═════ SUPPLIED MATERIAL ═════
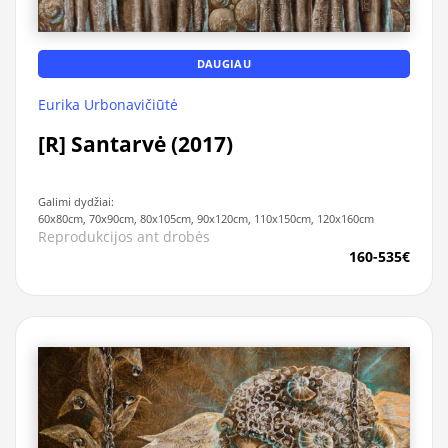
DAUGIAU
Eurika Urbonavičiūtė
[R] Santarvė (2017)
Galimi dydžiai:
60x80cm, 70x90cm, 80x105cm, 90x120cm, 110x150cm, 120x160cm
Reprodukcijos ant drobės
160-535€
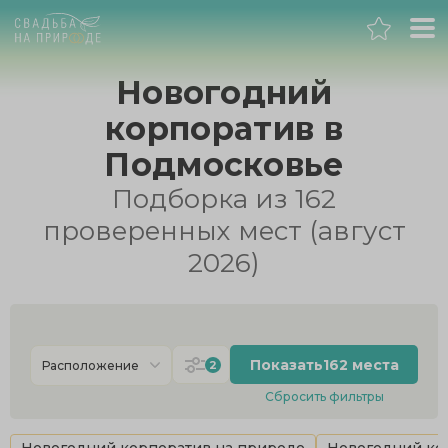
Москва
Новогодний
корпоратив в
Банкет
Подмосковье
Свадьба
Подборка из 162
проверенных мест (август
День рождения
2026)
Выпускной
Корпоратив
Показать
162 места
2
Расположение
Сбросить фильтры
Новогодний корпоратив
═════
Please output all of the entries above exactly, but without any picture.

DAUGIAU
Eurika Urbonavičiūtė
[R] Santarvė (2017)
Galimi dydžiai:
60x80cm, 70x90cm, 80x105cm, 90x120cm, 110x150cm, 120x160cm
Reprodukcijos ant drobės
160-535€
Москва
Новогодний
корпоратив в
Банкет
Подмосковье
Свадьба
Подборка из 162
проверенных мест (август
День рождения
2026)
Выпускной
Корпоратив
Показать
162 места
2
Расположение
Сбросить фильтры
Новогодний корпоратив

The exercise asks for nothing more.